Data for the task
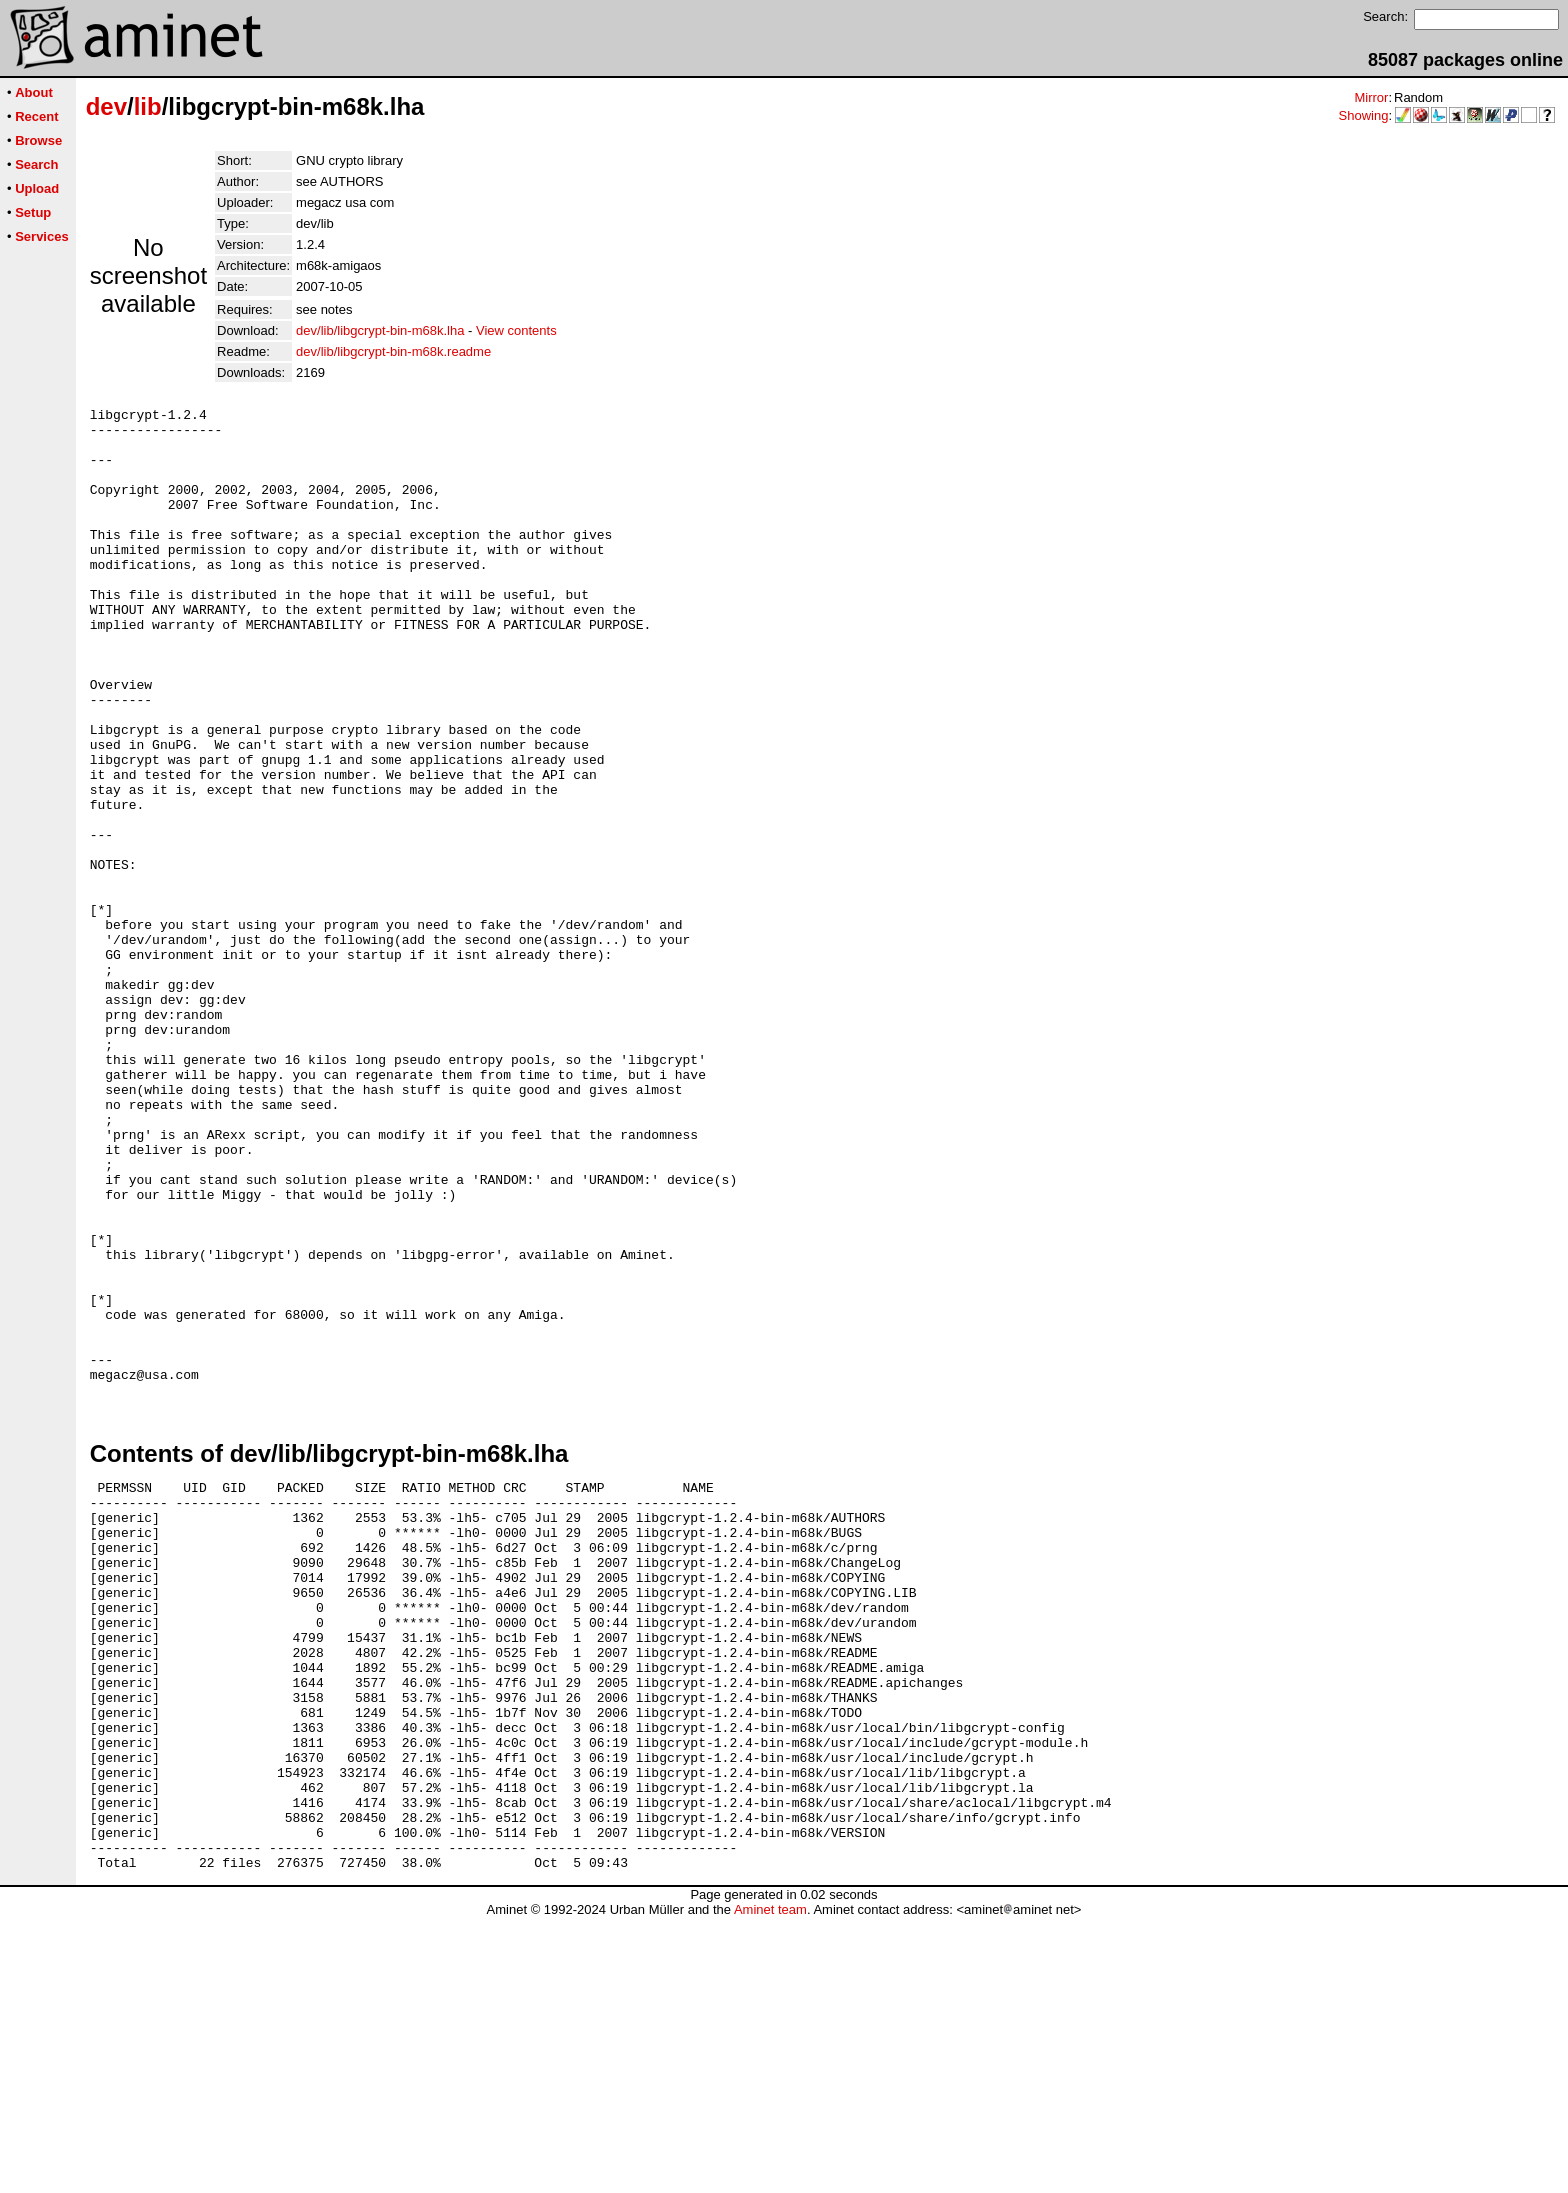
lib (148, 106)
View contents (516, 330)
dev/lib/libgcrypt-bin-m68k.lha (380, 330)
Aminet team (770, 2185)
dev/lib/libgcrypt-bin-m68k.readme (393, 351)
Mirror (1371, 97)
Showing (1364, 115)
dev (106, 106)
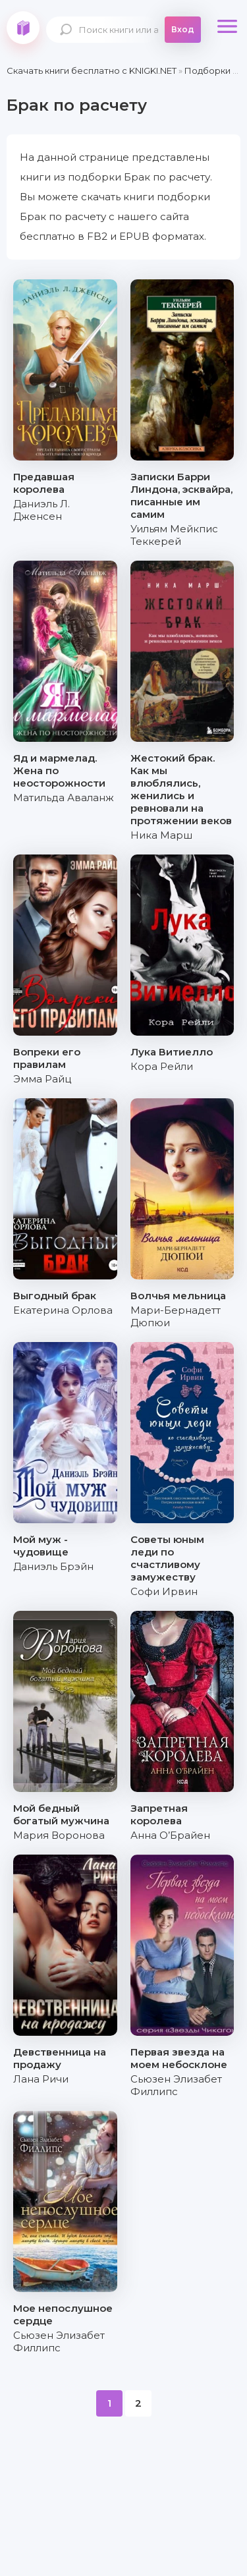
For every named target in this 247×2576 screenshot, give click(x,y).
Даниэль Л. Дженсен (41, 509)
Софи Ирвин (164, 1591)
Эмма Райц (42, 1079)
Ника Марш (161, 835)
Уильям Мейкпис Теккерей (174, 534)
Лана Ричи (41, 2079)
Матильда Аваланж (63, 797)
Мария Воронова (59, 1835)
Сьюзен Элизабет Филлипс (176, 2085)
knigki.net (23, 27)
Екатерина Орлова (63, 1310)
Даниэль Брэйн (53, 1566)
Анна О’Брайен (170, 1835)
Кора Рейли (161, 1066)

Directions
Scanning the data above, copy out every line where "libgcrypt" is found.

Answer area
dev/lib/libgcrypt-bin-m68k.lha (380, 330)
dev/lib/libgcrypt-bin-m68k.readme (393, 351)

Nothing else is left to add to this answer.